:: Collected data entries ::
════════════════

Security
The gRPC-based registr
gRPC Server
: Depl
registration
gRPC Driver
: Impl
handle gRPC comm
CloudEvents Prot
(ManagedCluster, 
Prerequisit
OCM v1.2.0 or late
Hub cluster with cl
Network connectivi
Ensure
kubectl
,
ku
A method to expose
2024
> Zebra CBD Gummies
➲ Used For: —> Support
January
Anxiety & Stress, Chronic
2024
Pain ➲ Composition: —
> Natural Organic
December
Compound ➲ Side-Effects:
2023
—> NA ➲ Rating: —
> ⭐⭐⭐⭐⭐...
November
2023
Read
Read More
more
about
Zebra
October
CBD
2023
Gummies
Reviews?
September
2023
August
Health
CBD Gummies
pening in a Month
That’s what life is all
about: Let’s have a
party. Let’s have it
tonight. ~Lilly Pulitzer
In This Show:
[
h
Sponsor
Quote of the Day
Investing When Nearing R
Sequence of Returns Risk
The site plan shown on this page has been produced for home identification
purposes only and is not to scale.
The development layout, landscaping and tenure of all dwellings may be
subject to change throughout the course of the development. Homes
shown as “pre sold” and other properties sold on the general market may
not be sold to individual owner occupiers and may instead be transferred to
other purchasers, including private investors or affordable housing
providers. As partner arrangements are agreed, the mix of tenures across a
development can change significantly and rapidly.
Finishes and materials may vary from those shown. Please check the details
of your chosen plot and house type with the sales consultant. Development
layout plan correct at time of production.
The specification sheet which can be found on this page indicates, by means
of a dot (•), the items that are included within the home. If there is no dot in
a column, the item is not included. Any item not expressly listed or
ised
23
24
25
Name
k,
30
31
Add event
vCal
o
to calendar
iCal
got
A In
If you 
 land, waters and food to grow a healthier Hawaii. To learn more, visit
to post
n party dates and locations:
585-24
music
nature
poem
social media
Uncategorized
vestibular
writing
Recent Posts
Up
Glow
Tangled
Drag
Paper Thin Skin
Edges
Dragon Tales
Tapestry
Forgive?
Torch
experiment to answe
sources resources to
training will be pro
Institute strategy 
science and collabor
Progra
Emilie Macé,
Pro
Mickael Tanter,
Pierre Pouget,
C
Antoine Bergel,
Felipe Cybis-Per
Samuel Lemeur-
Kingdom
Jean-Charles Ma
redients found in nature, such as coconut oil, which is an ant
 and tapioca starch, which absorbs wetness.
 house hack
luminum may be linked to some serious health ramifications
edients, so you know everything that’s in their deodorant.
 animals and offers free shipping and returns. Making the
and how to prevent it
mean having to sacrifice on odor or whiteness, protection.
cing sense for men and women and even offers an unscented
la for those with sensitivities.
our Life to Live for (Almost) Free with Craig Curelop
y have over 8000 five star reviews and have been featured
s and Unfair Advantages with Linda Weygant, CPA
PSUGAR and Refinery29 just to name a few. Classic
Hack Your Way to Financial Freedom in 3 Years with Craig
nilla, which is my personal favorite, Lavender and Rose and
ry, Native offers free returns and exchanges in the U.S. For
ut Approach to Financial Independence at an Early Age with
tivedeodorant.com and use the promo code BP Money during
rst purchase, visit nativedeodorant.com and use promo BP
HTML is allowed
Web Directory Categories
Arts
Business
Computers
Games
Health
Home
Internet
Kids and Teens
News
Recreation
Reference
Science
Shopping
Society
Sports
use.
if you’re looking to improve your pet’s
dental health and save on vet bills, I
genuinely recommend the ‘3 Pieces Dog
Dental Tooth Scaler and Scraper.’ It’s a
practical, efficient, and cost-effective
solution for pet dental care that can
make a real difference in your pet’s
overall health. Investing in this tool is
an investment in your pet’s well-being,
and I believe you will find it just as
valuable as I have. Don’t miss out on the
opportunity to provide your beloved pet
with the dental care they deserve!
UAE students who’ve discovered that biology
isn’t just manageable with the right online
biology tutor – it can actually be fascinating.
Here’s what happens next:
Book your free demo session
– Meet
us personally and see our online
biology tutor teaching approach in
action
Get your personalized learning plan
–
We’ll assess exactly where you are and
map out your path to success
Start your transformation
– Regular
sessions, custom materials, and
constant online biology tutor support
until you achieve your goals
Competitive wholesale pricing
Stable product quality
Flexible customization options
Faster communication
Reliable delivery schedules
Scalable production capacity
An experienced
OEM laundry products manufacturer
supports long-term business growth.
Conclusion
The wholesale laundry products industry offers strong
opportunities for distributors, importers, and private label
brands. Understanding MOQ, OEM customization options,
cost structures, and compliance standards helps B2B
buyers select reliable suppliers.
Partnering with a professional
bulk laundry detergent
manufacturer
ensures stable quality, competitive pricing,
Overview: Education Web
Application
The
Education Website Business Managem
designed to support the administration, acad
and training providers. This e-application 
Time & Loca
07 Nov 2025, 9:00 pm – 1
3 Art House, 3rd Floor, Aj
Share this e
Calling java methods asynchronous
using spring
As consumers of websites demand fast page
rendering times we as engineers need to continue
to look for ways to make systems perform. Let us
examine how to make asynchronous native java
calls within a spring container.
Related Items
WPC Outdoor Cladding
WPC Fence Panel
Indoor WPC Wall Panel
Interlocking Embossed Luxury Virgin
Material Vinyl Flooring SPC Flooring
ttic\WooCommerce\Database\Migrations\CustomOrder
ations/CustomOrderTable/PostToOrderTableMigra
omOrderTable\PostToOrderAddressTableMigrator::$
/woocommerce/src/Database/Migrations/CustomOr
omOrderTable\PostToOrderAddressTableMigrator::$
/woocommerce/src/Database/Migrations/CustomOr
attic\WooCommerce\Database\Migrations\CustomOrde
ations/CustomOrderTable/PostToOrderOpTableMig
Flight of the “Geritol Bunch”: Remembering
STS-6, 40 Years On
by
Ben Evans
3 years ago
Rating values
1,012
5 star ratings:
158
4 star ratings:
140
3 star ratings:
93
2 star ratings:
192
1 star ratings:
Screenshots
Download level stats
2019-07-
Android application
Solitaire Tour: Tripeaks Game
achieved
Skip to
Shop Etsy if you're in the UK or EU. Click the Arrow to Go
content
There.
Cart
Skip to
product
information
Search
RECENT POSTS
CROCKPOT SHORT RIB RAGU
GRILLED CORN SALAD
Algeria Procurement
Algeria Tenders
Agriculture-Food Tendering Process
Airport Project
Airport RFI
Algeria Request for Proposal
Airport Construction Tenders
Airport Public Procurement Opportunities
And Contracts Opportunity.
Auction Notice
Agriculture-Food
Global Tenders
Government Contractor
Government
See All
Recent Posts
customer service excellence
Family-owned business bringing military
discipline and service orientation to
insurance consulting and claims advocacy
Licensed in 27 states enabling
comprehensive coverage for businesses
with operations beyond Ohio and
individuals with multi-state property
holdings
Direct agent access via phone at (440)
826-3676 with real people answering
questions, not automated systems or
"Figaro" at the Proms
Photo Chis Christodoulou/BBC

════════════════

:: About this exercise ::
The records shown earlier should all be returned verbatim.

:: Written reply ::
Security
The gRPC-based registr
gRPC Server
: Depl
registration
gRPC Driver
: Impl
handle gRPC comm
CloudEvents Prot
(ManagedCluster, 
Prerequisit
OCM v1.2.0 or late
Hub cluster with cl
Network connectivi
Ensure
kubectl
,
ku
A method to expose
2024
> Zebra CBD Gummies
➲ Used For: —> Support
January
Anxiety & Stress, Chronic
2024
Pain ➲ Composition: —
> Natural Organic
December
Compound ➲ Side-Effects:
2023
—> NA ➲ Rating: —
> ⭐⭐⭐⭐⭐...
November
2023
Read
Read More
more
about
Zebra
October
CBD
2023
Gummies
Reviews?
September
2023
August
Health
CBD Gummies
pening in a Month
That’s what life is all
about: Let’s have a
party. Let’s have it
tonight. ~Lilly Pulitzer
In This Show:
[
h
Sponsor
Quote of the Day
Investing When Nearing R
Sequence of Returns Risk
The site plan shown on this page has been produced for home identification
purposes only and is not to scale.
The development layout, landscaping and tenure of all dwellings may be
subject to change throughout the course of the development. Homes
shown as “pre sold” and other properties sold on the general market may
not be sold to individual owner occupiers and may instead be transferred to
other purchasers, including private investors or affordable housing
providers. As partner arrangements are agreed, the mix of tenures across a
development can change significantly and rapidly.
Finishes and materials may vary from those shown. Please check the details
of your chosen plot and house type with the sales consultant. Development
layout plan correct at time of production.
The specification sheet which can be found on this page indicates, by means
of a dot (•), the items that are included within the home. If there is no dot in
a column, the item is not included. Any item not expressly listed or
ised
23
24
25
Name
k,
30
31
Add event
vCal
o
to calendar
iCal
got
A In
If you 
 land, waters and food to grow a healthier Hawaii. To learn more, visit
to post
n party dates and locations:
585-24
music
nature
poem
social media
Uncategorized
vestibular
writing
Recent Posts
Up
Glow
Tangled
Drag
Paper Thin Skin
Edges
Dragon Tales
Tapestry
Forgive?
Torch
experiment to answe
sources resources to
training will be pro
Institute strategy 
science and collabor
Progra
Emilie Macé,
Pro
Mickael Tanter,
Pierre Pouget,
C
Antoine Bergel,
Felipe Cybis-Per
Samuel Lemeur-
Kingdom
Jean-Charles Ma
redients found in nature, such as coconut oil, which is an ant
 and tapioca starch, which absorbs wetness.
 house hack
luminum may be linked to some serious health ramifications
edients, so you know everything that’s in their deodorant.
 animals and offers free shipping and returns. Making the
and how to prevent it
mean having to sacrifice on odor or whiteness, protection.
cing sense for men and women and even offers an unscented
la for those with sensitivities.
our Life to Live for (Almost) Free with Craig Curelop
y have over 8000 five star reviews and have been featured
s and Unfair Advantages with Linda Weygant, CPA
PSUGAR and Refinery29 just to name a few. Classic
Hack Your Way to Financial Freedom in 3 Years with Craig
nilla, which is my personal favorite, Lavender and Rose and
ry, Native offers free returns and exchanges in the U.S. For
ut Approach to Financial Independence at an Early Age with
tivedeodorant.com and use the promo code BP Money during
rst purchase, visit nativedeodorant.com and use promo BP
HTML is allowed
Web Directory Categories
Arts
Business
Computers
Games
Health
Home
Internet
Kids and Teens
News
Recreation
Reference
Science
Shopping
Society
Sports
use.
if you’re looking to improve your pet’s
dental health and save on vet bills, I
genuinely recommend the ‘3 Pieces Dog
Dental Tooth Scaler and Scraper.’ It’s a
practical, efficient, and cost-effective
solution for pet dental care that can
make a real difference in your pet’s
overall health. Investing in this tool is
an investment in your pet’s well-being,
and I believe you will find it just as
valuable as I have. Don’t miss out on the
opportunity to provide your beloved pet
with the dental care they deserve!
UAE students who’ve discovered that biology
isn’t just manageable with the right online
biology tutor – it can actually be fascinating.
Here’s what happens next:
Book your free demo session
– Meet
us personally and see our online
biology tutor teaching approach in
action
Get your personalized learning plan
–
We’ll assess exactly where you are and
map out your path to success
Start your transformation
– Regular
sessions, custom materials, and
constant online biology tutor support
until you achieve your goals
Competitive wholesale pricing
Stable product quality
Flexible customization options
Faster communication
Reliable delivery schedules
Scalable production capacity
An experienced
OEM laundry products manufacturer
supports long-term business growth.
Conclusion
The wholesale laundry products industry offers strong
opportunities for distributors, importers, and private label
brands. Understanding MOQ, OEM customization options,
cost structures, and compliance standards helps B2B
buyers select reliable suppliers.
Partnering with a professional
bulk laundry detergent
manufacturer
ensures stable quality, competitive pricing,
Overview: Education Web
Application
The
Education Website Business Managem
designed to support the administration, acad
and training providers. This e-application 
Time & Loca
07 Nov 2025, 9:00 pm – 1
3 Art House, 3rd Floor, Aj
Share this e
Calling java methods asynchronous
using spring
As consumers of websites demand fast page
rendering times we as engineers need to continue
to look for ways to make systems perform. Let us
examine how to make asynchronous native java
calls within a spring container.
Related Items
WPC Outdoor Cladding
WPC Fence Panel
Indoor WPC Wall Panel
Interlocking Embossed Luxury Virgin
Material Vinyl Flooring SPC Flooring
ttic\WooCommerce\Database\Migrations\CustomOrder
ations/CustomOrderTable/PostToOrderTableMigra
omOrderTable\PostToOrderAddressTableMigrator::$
/woocommerce/src/Database/Migrations/CustomOr
omOrderTable\PostToOrderAddressTableMigrator::$
/woocommerce/src/Database/Migrations/CustomOr
attic\WooCommerce\Database\Migrations\CustomOrde
ations/CustomOrderTable/PostToOrderOpTableMig
Flight of the “Geritol Bunch”: Remembering
STS-6, 40 Years On
by
Ben Evans
3 years ago
Rating values
1,012
5 star ratings:
158
4 star ratings:
140
3 star ratings:
93
2 star ratings:
192
1 star ratings:
Screenshots
Download level stats
2019-07-
Android application
Solitaire Tour: Tripeaks Game
achieved
Skip to
Shop Etsy if you're in the UK or EU. Click the Arrow to Go
content
There.
Cart
Skip to
product
information
Search
RECENT POSTS
CROCKPOT SHORT RIB RAGU
GRILLED CORN SALAD
Algeria Procurement
Algeria Tenders
Agriculture-Food Tendering Process
Airport Project
Airport RFI
Algeria Request for Proposal
Airport Construction Tenders
Airport Public Procurement Opportunities
And Contracts Opportunity.
Auction Notice
Agriculture-Food
Global Tenders
Government Contractor
Government
See All
Recent Posts
customer service excellence
Family-owned business bringing military
discipline and service orientation to
insurance consulting and claims advocacy
Licensed in 27 states enabling
comprehensive coverage for businesses
with operations beyond Ohio and
individuals with multi-state property
holdings
Direct agent access via phone at (440)
826-3676 with real people answering
questions, not automated systems or
"Figaro" at the Proms
Photo Chis Christodoulou/BBC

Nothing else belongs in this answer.